Dati sempre peggiori sul fronte occupazionale nel nostro paese, anche se uno spiraglio c’è, per il 2013 è prevista ancora una volta una perdita di 250mila posti di lavoro. E’ quanto evidenziato dal sistema informaico Excelsior, realizzato da Unioncamere e ministero del Lavoro, che monitora le previsioni occupazionali delle imprese dell’industria e dei servizi.

Per quest’anno le aziende prevedono 750mila “entrate complessive di personale” che però ” non compenseranno il quasi milione di uscite messo a bilancio nel 2013, producendo un saldo negativo di 250mila unità“.

La crisi, principalmente dei consumi, ha colpito duro l’Italia quest’anno. C’è però una parte del sistema produttivo che, malgrado tutto, sta reggendo e che quest’anno assumerà personale. Si tratta di una quota, pari al 13,2%, di tutte le imprese dell’industria e dei servizi con dipendenti.

Le interviste alle oltre 94mila imprese oggetto dell’indagine sono state effettuate tra il 28 gennaio e il 23 maggio di quest’anno.

Le difficoltà del mercato interno, secondo l’indagine, ha portato ad “un calo dei contratti complessivamente attivati: 112mila in meno di quelli preventivati nel 2012″.
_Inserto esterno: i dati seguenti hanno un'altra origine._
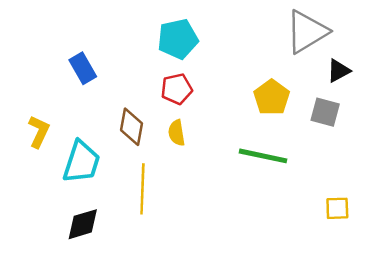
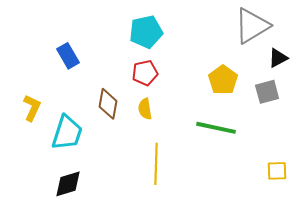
gray square: (325, 112) -> (267, 92), turned -30
yellow line: (142, 189) -> (156, 164), moved

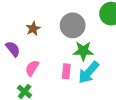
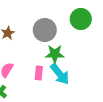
cyan arrow: (89, 72) -> (60, 74), turned -80

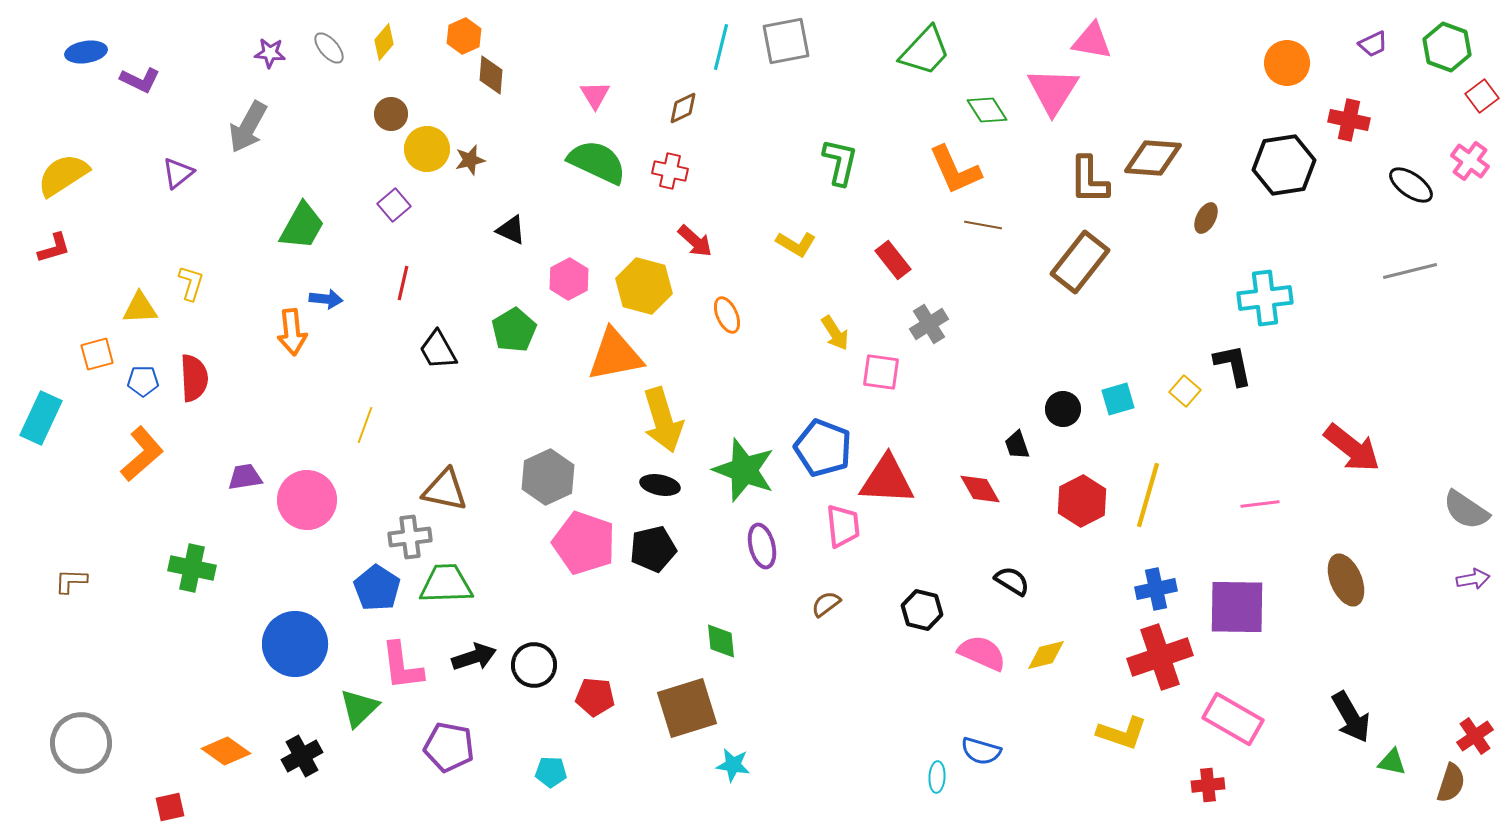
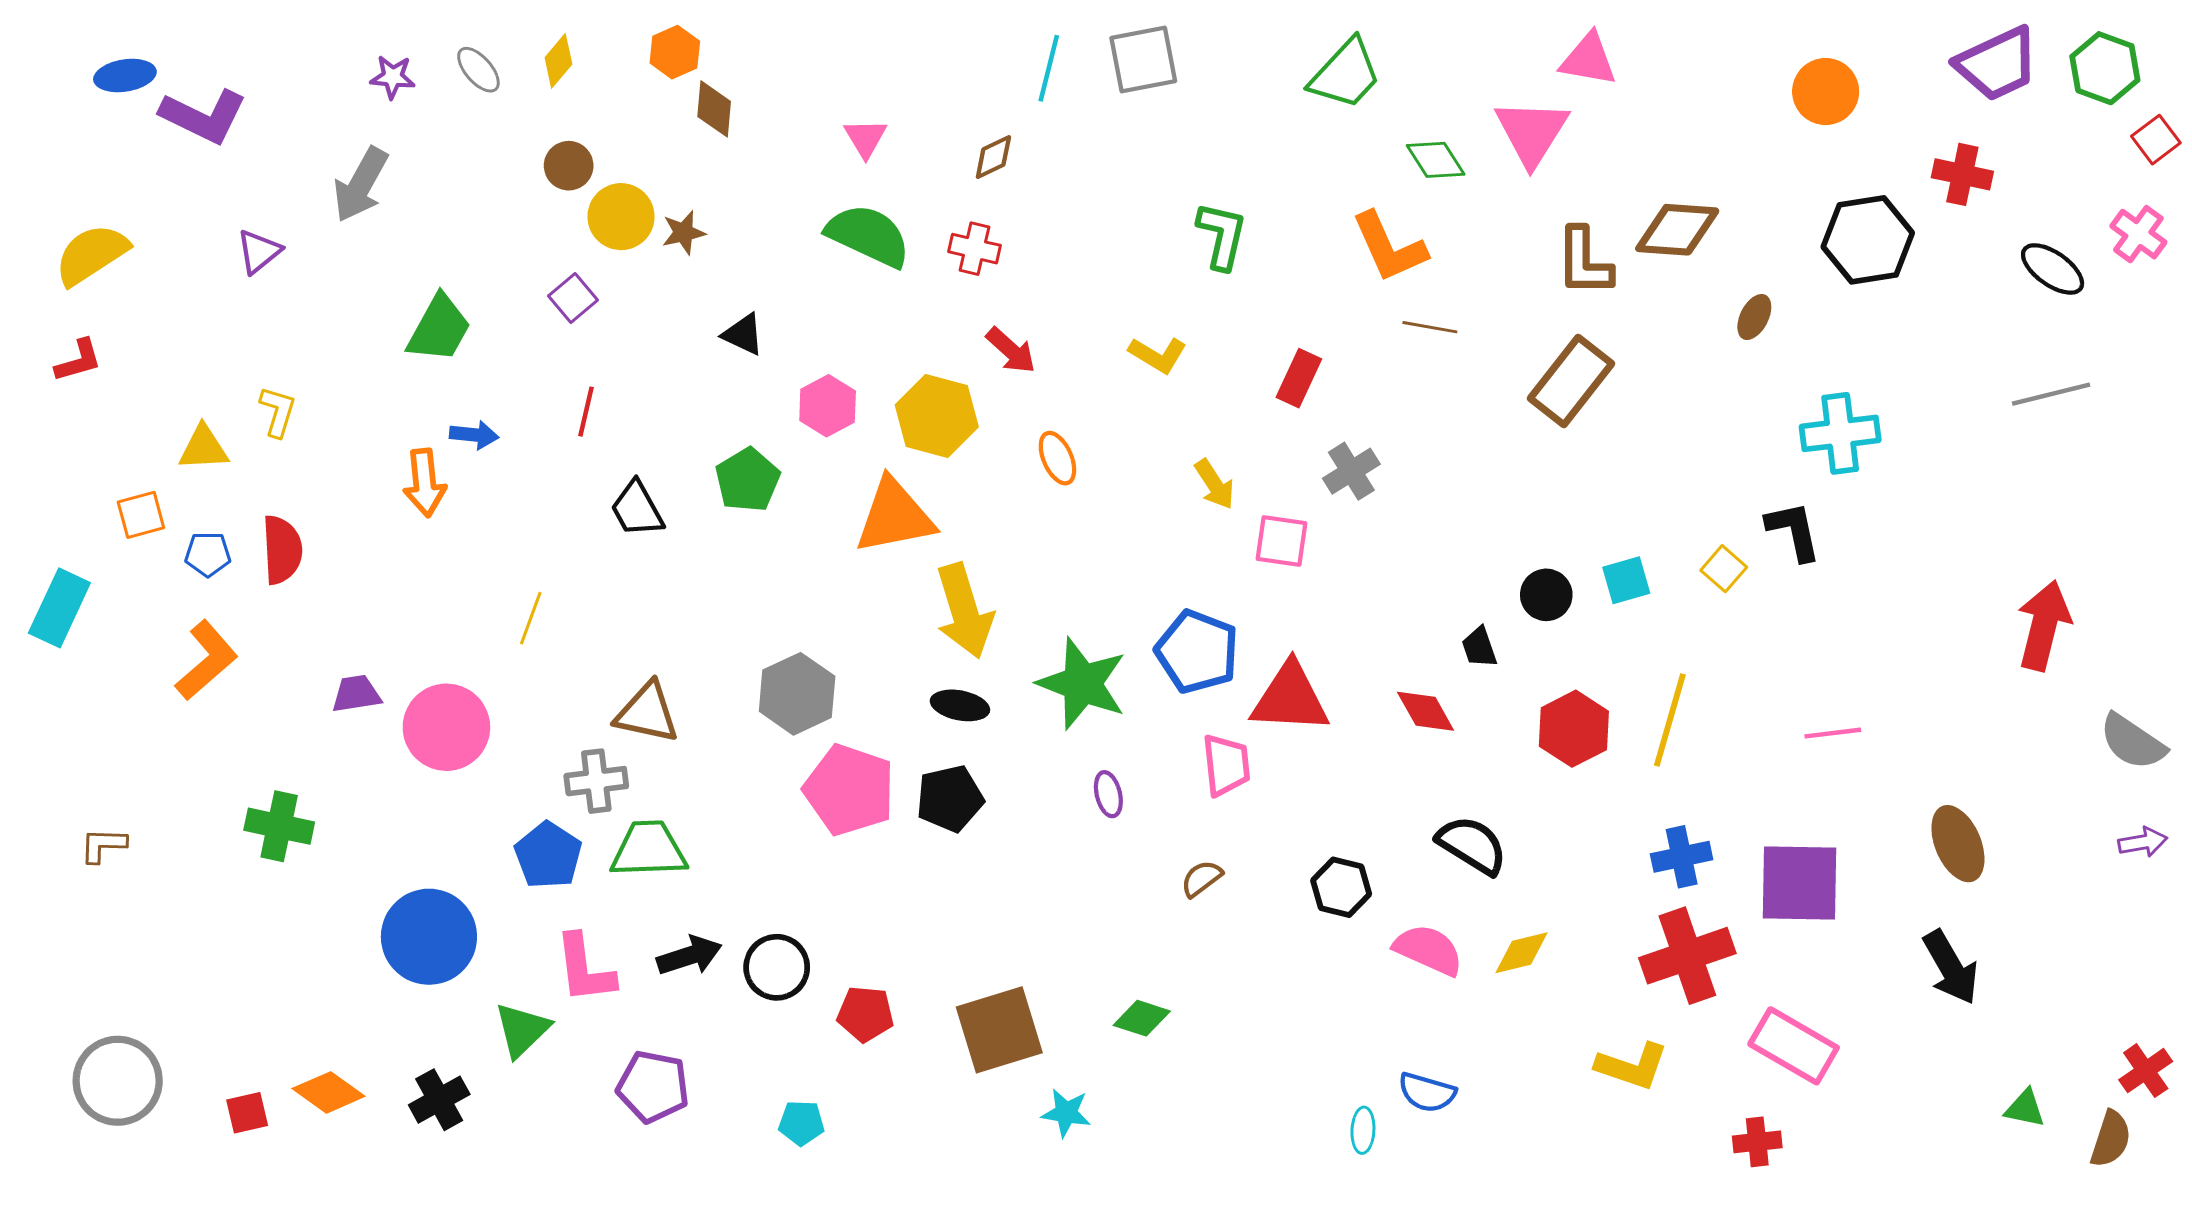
purple trapezoid: (1373, 44) -> (1997, 64), size x2.0
orange circle: (1287, 63) -> (1826, 92), moved
purple L-shape: (140, 80) -> (203, 116), size x1.5
red rectangle: (893, 260) -> (1299, 378), turned 63
red arrow: (1352, 448) -> (2044, 625), moved, turned -114
purple ellipse: (762, 546) -> (1108, 794), size x0.7
black semicircle: (1012, 581) -> (1472, 845), size x1.4
green diamond: (721, 641) -> (1142, 1018), moved, turned -66
black arrow: (1351, 717) -> (1951, 967), moved
red square: (170, 807) -> (247, 1113), moved

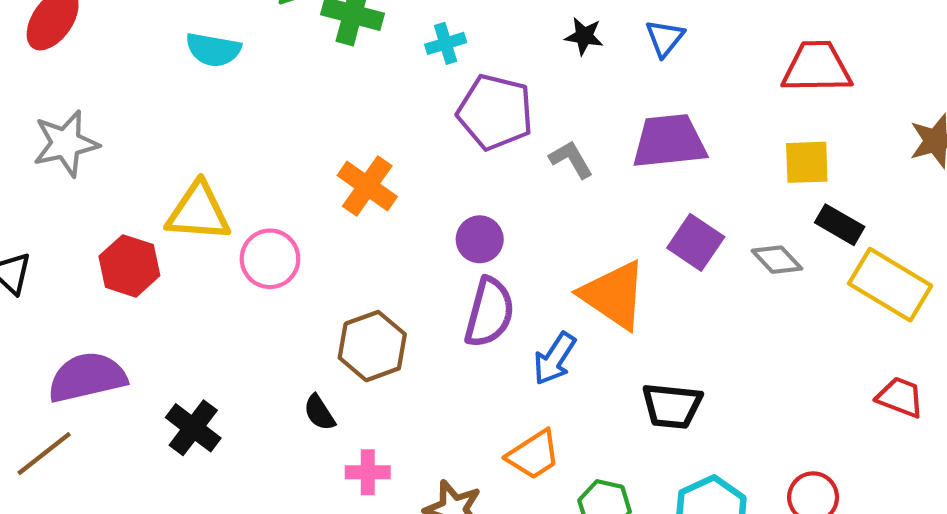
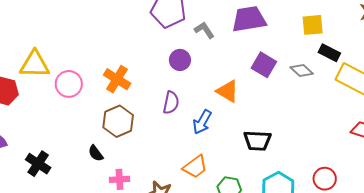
orange cross: (367, 186) -> (117, 79), moved
purple circle: (480, 239) -> (180, 60), moved
orange triangle: (614, 295) -> (228, 91), size x0.7
purple semicircle: (489, 312) -> (171, 103), size x0.7

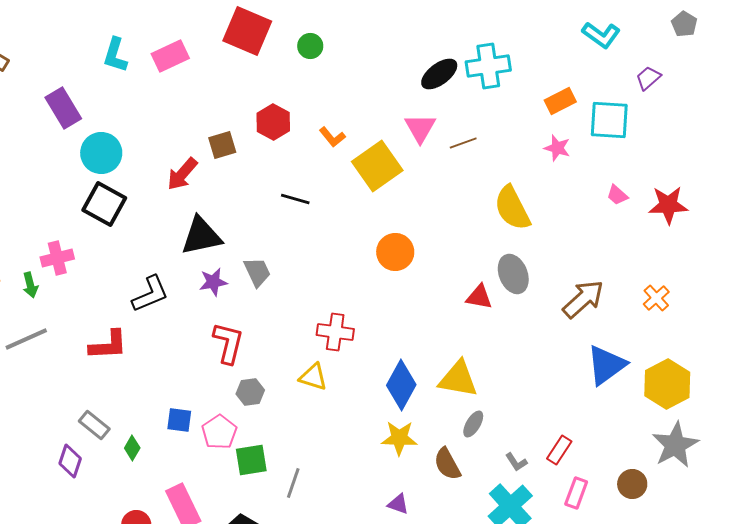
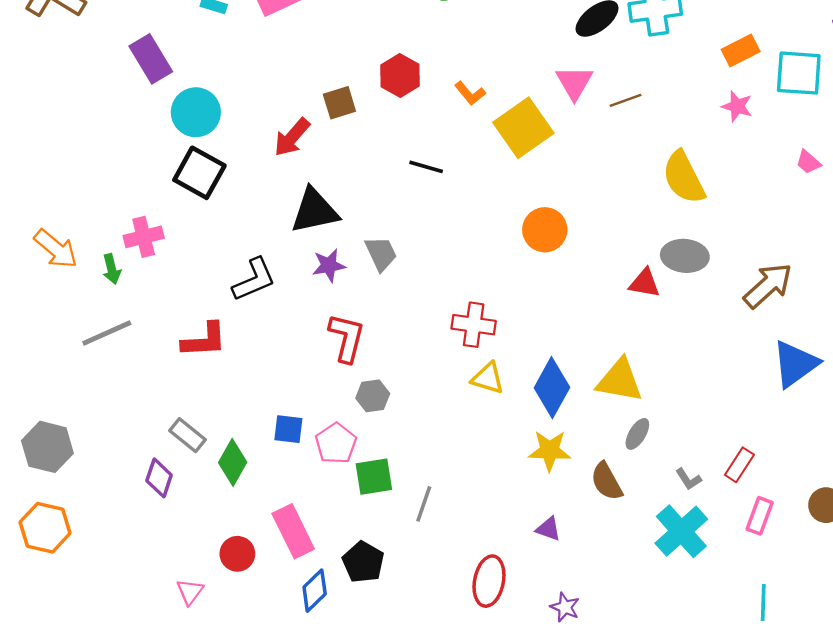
gray ellipse: (513, 274) -> (685, 256), turned -63
yellow triangle: (313, 377) -> (488, 378), moved
green diamond: (132, 448) -> (233, 462), size x1.5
I settori più colpiti saranno quelli dipendenti dal mercato interno: “Il Mezzogiorno (atteso un saldo negativo complessivo del 35%), le imprese con meno di 10 dipendenti (prevista una riduzione della forza lavoro di 142.600 unità), costruzioni (-59mila), il commercio al dettaglio (-24.500), il comparto turistico (-25.100)”.

La previsione si inserisce nel quadro di appena una settimana fa delineato da Bankitalia, secondo cui nell’ultimo Bollettino economico confermava un ulteriore peggioramento del tasso di disoccupazione, previsto attorno a quota 13% per l’anno prossimo.

Per quanto riguarda le assunzioni, puntare sulle imprese orientate all’export e all’innovazione. Per mantenere alto e accrescere il profilo competitivo le imprese dovranno investire ulteriormente nella qualità delle risorse umane, assumendo, in quota relativa rispetto al totale, più laureati e diplomati e ricercando un maggior numero di profili professionali tecnici e operai specializzati.

Rispetto al 2012, i contratti di lavoro a tempo indeterminato guadagneranno, infatti, nel 2013 un punto percentuale, andando a rappresentare oltre un quinto delle entrate totali.

Il ministro del Lavoro, Enrico Giovannini, ha dichiarato: “Con una riduzione del Pil prevista intorno al 2%, sono dati che mostrano come le imprese stiano cercando di mantenere manodopera” secondo il quale il saldo negativo equivale “più o meno a una riduzione dell’1%. Sappiamo che ci sono imprese che stanno crescendo, e infatti abbiamo molte assunzioni previste da imprese orientate all’export, orientate all’innovazione. Mentre le piccole imprese orientate al mercato interno soffrono molto”.

Secondo Ferruccio Dardanello, presidente di Unioncamere “Per ricostruire l’occupazione perduta non c’è che un modo: ripartire dalle imprese”. Dardanello vedendo che ci sono imprese che assumono ha concluso “Fa capire che il sistema è vitale e che riducendo il carico burocratico e quello fiscale si libererebbero risorse per accelerare le riprese”.